West Midlands Police and Crime Commissioner election
Thursday 6th May 2021
An article from Councillor Jon Hunt – the Liberal Democrat candidate
The role of the Police and Crime Commissioner has failed as an institution and no more so than in the West Midlands. That is not a statement that demands a return to the past but a proposal that the region takes the opportunities now in front of it to do policing – and oversight of policing – better and to embed it in our communities.
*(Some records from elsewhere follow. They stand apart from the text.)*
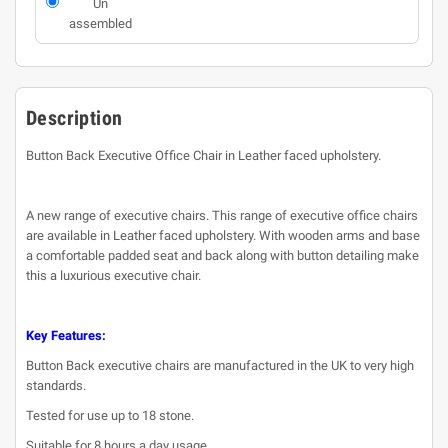
Un
assembled
Description
Button Back Executive Office Chair in Leather faced upholstery.
A new range of executive chairs. This range of executive office chairs
are available in Leather faced upholstery. With wooden arms and base
a comfortable padded seat and back along with button detailing make
this a luxurious executive chair.
Key Features:
Button Back executive chairs are manufactured in the UK to very high
standards.
Tested for use up to 18 stone.
Suitable for 8 hours a day usage.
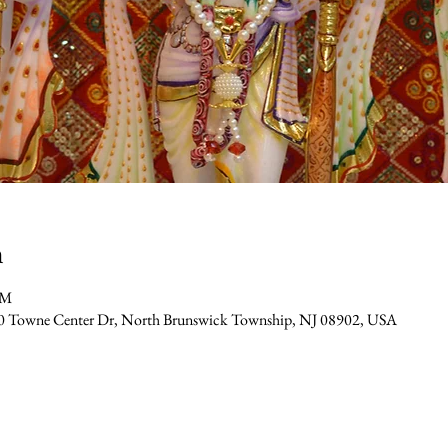
n
PM
0 Towne Center Dr, North Brunswick Township, NJ 08902, USA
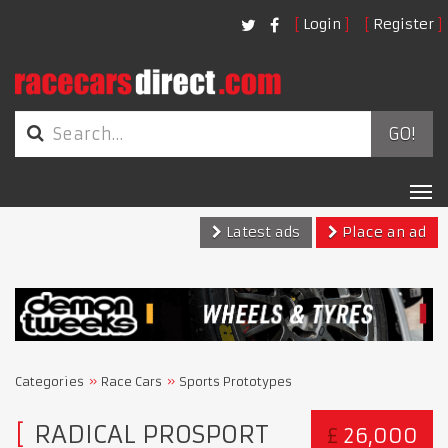
Login
Register
GO!
Tog
nav
Latest ads
Place an ad
Categories
Race Cars
Sports Prototypes
RADICAL PROSPORT
£
26,000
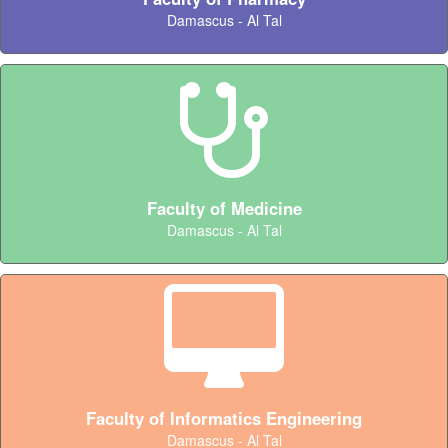
Damascus - Al Tal
Faculty of Medicine
Damascus - Al Tal
Faculty of Informatics Engineering
Damascus - Al Tal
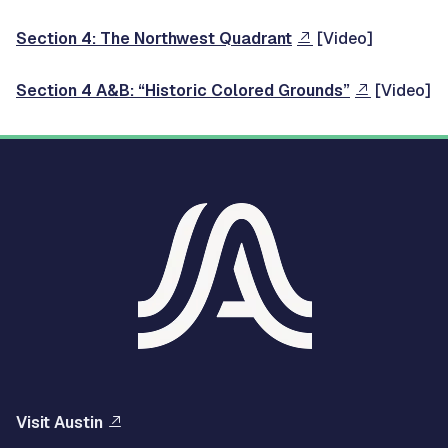
Section 4: The Northwest Quadrant
[Video]
Section 4 A&B: “Historic Colored Grounds”
[Video]
Visit Austin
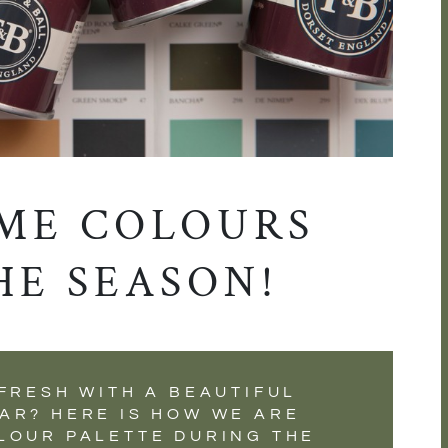
ME COLOURS
HE SEASON!
FRESH WITH A BEAUTIFUL
AR? HERE IS HOW WE ARE
LOUR PALETTE DURING THE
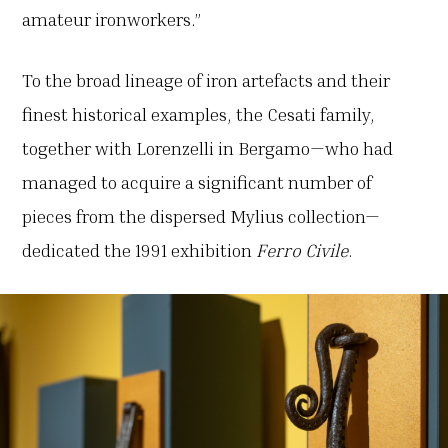
amateur ironworkers.”
To the broad lineage of iron artefacts and their
finest historical examples, the Cesati family,
together with Lorenzelli in Bergamo—who had
managed to acquire a significant number of
pieces from the dispersed Mylius collection—
dedicated the 1991 exhibition
Ferro Civile
.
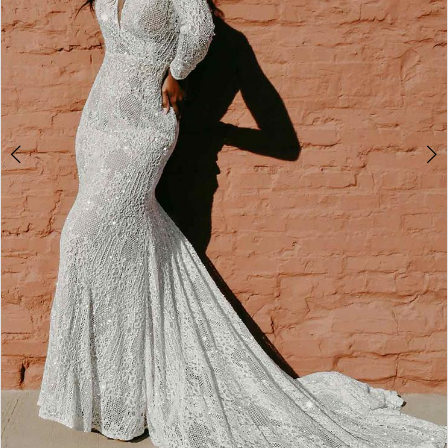
4
5
6
7
8
9
10
11
12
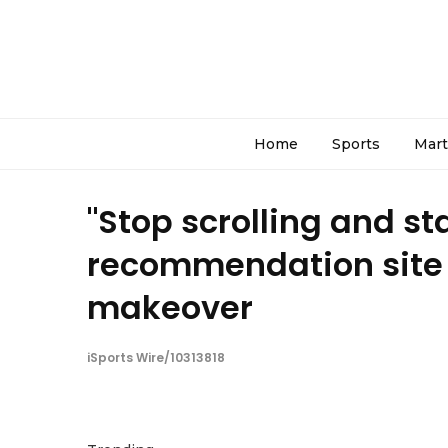
Home
Sports
Mart
"Stop scrolling and st
recommendation site C
makeover
iSports Wire/10313818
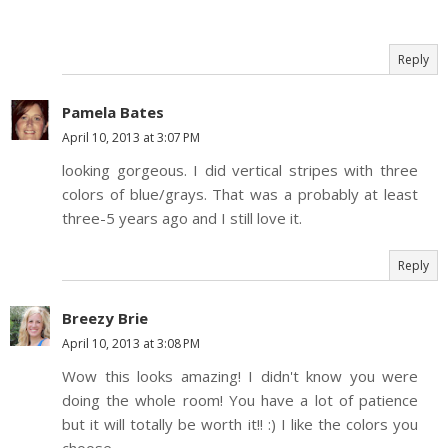
Reply
Pamela Bates
April 10, 2013 at 3:07 PM
looking gorgeous. I did vertical stripes with three
colors of blue/grays. That was a probably at least
three-5 years ago and I still love it.
Reply
Breezy Brie
April 10, 2013 at 3:08 PM
Wow this looks amazing! I didn't know you were
doing the whole room! You have a lot of patience
but it will totally be worth it!! :) I like the colors you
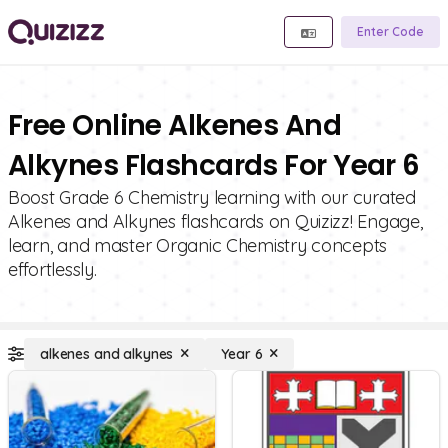
Enter Code
Free Online Alkenes And
Alkynes Flashcards For Year 6
Boost Grade 6 Chemistry learning with our curated
Alkenes and Alkynes flashcards on Quizizz! Engage,
learn, and master Organic Chemistry concepts
effortlessly.
alkenes and alkynes
Year 6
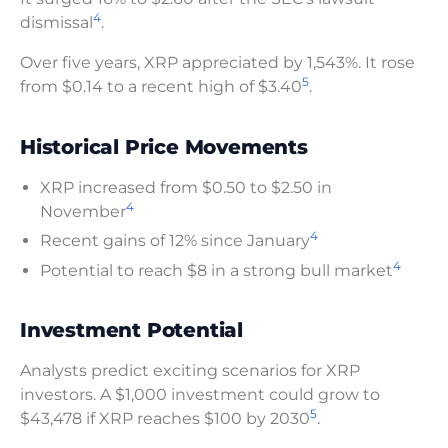
4
dismissal
.
Over five years, XRP appreciated by 1,543%. It rose
5
from $0.14 to a recent high of $3.40
.
Historical Price Movements
XRP increased from $0.50 to $2.50 in
4
November
4
Recent gains of 12% since January
4
Potential to reach $8 in a strong bull market
Investment Potential
Analysts predict exciting scenarios for XRP
investors. A $1,000 investment could grow to
5
$43,478 if XRP reaches $100 by 2030
.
There are two big examples, within the region of how public oversight of the police has failed. One is the removal of speed cameras some years ago and their very slow replacement with digital average speed cameras, which are highly effective.
The second example is the programme of closure of police stations, which typifies the way that frontline community policy has been downgraded by West Midlands Police.
It was the loss of our local police station together with the collapse of the neighbourhood policing introduced very successfully at the beginning of the century which made me consider standing for the role of police and crime commissioner. All of a sudden our local police team were commuting half way across the city and back again on a daily basis, cutting at least an hour from their time in the community daily.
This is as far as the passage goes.